Yuma Sun:  When planning for the future, none of us has a crystal ball. We must plan our affairs based on current circumstances while trying to anticipate a whole range of possible future events.

 When a couple sits down to plan what they want to happen after their death, they are trying to anticipate events decades down the road. A couple, each age 50, on average has more than 35 years until the death of the survivor of them. Who 35 years ago could have predicted the way our society would change and how events would occur into the 21st century?

 Of course, we must plan, even though few, if any of us, have the ability to predict events in the years to come. We can plan for unforeseen events by giving discretion to those who will be there when those events occur. We choose someone we trust to make those decisions and to come as close as possible to what we would have done if we were there to make the decision. When we leave our assets in a trust, a “trustee” is given the responsibility of managing those assets and carrying out our wishes. The trustee can be given broad discretion, which he or she can exercise in light of the circumstances which we could not have foreseen.
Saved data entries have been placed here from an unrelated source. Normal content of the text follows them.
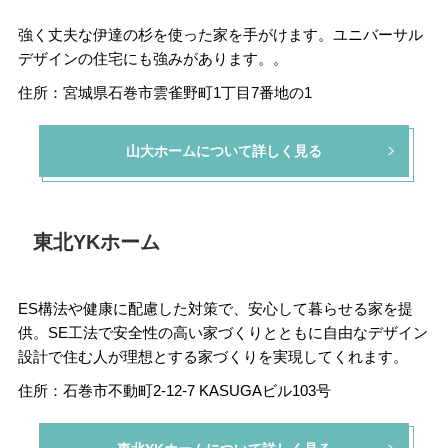
強く丈夫な伊達の杉を使った家を手がけます。ユニバーサル
デザインの住宅にも強みがあります。。
住所：宮城県石巻市雲雀野町1丁目7番地の1
山大ホームについて詳しく見る
東北YKホーム
ES構法や健康に配慮した対策で、安心して暮らせる家を提
供。SE工法で安全性の高い家づくりとともに自由なデザイン
設計で住む人が理想とする家づくりを実現してくれます。
住所：石巻市不動町2-12-7 KASUGAビル103号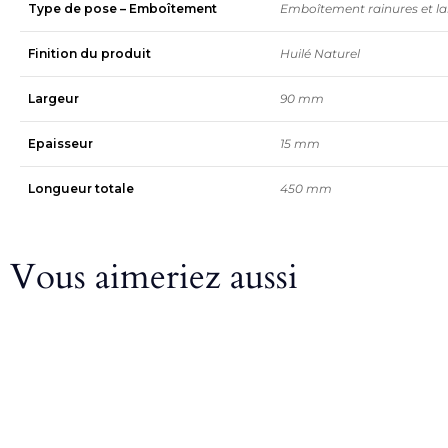
Type de pose – Emboîtement
Emboîtement rainures et l
Finition du produit
Huilé Naturel
Largeur
90 mm
Epaisseur
15 mm
Longueur totale
450 mm
Vous aimeriez aussi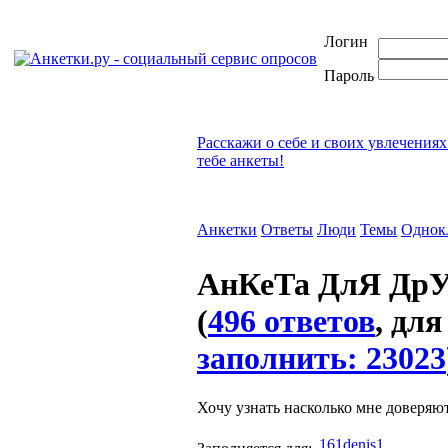
Логин
Пароль
Расскажи о себе и своих увлечениях
тебе анкеты!
Анкетки
Ответы
Люди
Темы
Однок
АнКеТа ДлЯ ДрУ
(
496 ответов
, для
заполнить: 23023
Хочу узнать насколько мне доверяют
161denis1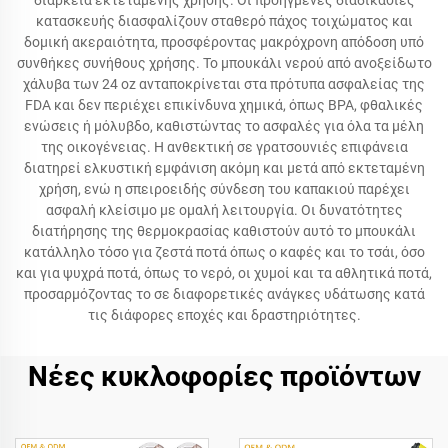
διάρκεια εκτεταμένης χρήσης. Οι προηγμένες διαδικασίες
κατασκευής διασφαλίζουν σταθερό πάχος τοιχώματος και
δομική ακεραιότητα, προσφέροντας μακρόχρονη απόδοση υπό
συνθήκες συνήθους χρήσης. Το μπουκάλι νερού από ανοξείδωτο
χάλυβα των 24 oz ανταποκρίνεται στα πρότυπα ασφαλείας της
FDA και δεν περιέχει επικίνδυνα χημικά, όπως BPA, φθαλικές
ενώσεις ή μόλυβδο, καθιστώντας το ασφαλές για όλα τα μέλη
της οικογένειας. Η ανθεκτική σε γρατσουνιές επιφάνεια
διατηρεί ελκυστική εμφάνιση ακόμη και μετά από εκτεταμένη
χρήση, ενώ η σπειροειδής σύνδεση του καπακιού παρέχει
ασφαλή κλείσιμο με ομαλή λειτουργία. Οι δυνατότητες
διατήρησης της θερμοκρασίας καθιστούν αυτό το μπουκάλι
κατάλληλο τόσο για ζεστά ποτά όπως ο καφές και το τσάι, όσο
και για ψυχρά ποτά, όπως το νερό, οι χυμοί και τα αθλητικά ποτά,
προσαρμόζοντας το σε διαφορετικές ανάγκες υδάτωσης κατά
τις διάφορες εποχές και δραστηριότητες.
Νέες κυκλοφορίες προϊόντων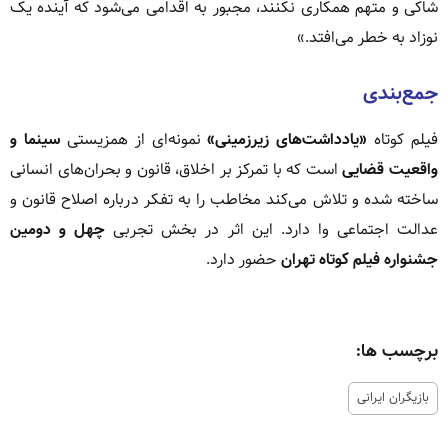
شاکی و متهم همکاری نکنند، مجبور به اقدامی می‌شود که آینده یک
نوزاد به خطر می‌افتد.»
جمع‌بندی
فیلم کوتاه
«یادداشت‌های زیرزمینی»
نمونه‌ای از همزیستی
سینما و
واقعیت قضایی
است که با تمرکز بر اخلاق، قانون و بحران‌های انسانی
ساخته شده و تلاش می‌کند مخاطب را به تفکر درباره اصلاح قانون و
عدالت اجتماعی وا دارد. این اثر در بخش تجربی
چهل و دومین
جشنواره فیلم کوتاه تهران
حضور دارد.
برچسب ها:
بازیگران ایرانی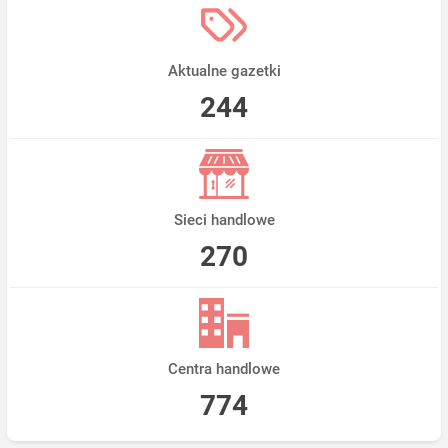
Aktualne gazetki
244
Sieci handlowe
270
Centra handlowe
774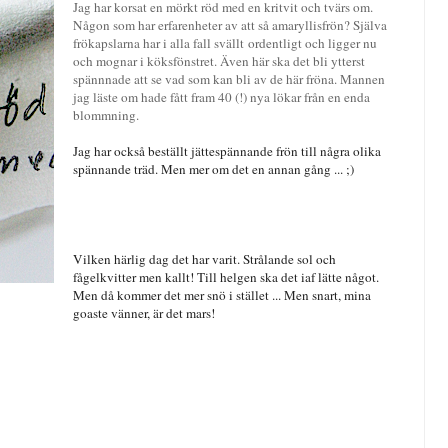
Jag har korsat en mörkt röd med en kritvit och tvärs om.
Någon som har erfarenheter av att så amaryllisfrön? Själva
frökapslarna har i alla fall svällt ordentligt och ligger nu
och mognar i köksfönstret. Även här ska det bli ytterst
spännnade att se vad som kan bli av de här fröna. Mannen
jag läste om hade fått fram 40 (!) nya lökar från en enda
blommning.
Jag har också beställt jättespännande frön till några olika
spännande träd. Men mer om det en annan gång ... ;)
Vilken härlig dag det har varit. Strålande sol och
fågelkvitter men kallt! Till helgen ska det iaf lätte något.
Men då kommer det mer snö i stället ... Men snart, mina
goaste vänner, är det mars!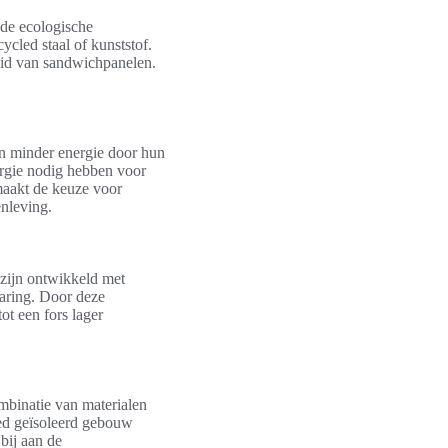
 de ecologische
ycled staal of kunststof.
heid van sandwichpanelen.
en minder energie door hun
rgie nodig hebben voor
 maakt de keuze voor
nleving.
 zijn ontwikkeld met
sparing. Door deze
ot een fors lager
mbinatie van materialen
ed geïsoleerd gebouw
bij aan de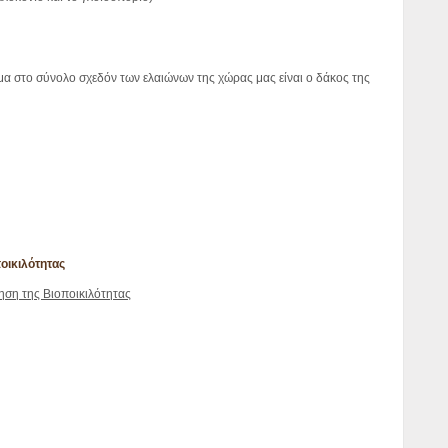
α στο σύνολο σχεδόν των ελαιώνων της χώρας μας είναι ο δάκος της
ποικιλότητας
ηση της Βιοποικιλότητας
 Sophisticated estate planning attorneys even use a concept called a “trust protector” or “special co-trustee” to add even greater flexibility. A trust protector is an unbiased, unrelated person. He or she should not be the normal trustee and should not be one of the beneficiaries of the trust. He or she is given the authority to exercise powers which might cause a problem if the normal trustee exercised them. For example, if a trust owns life insurance on the life of the normal trustee, the insurance might be taxed to the normal trustee's estate if he or she exercised powers over the policy. This tax problem is avoided by using a trust protector.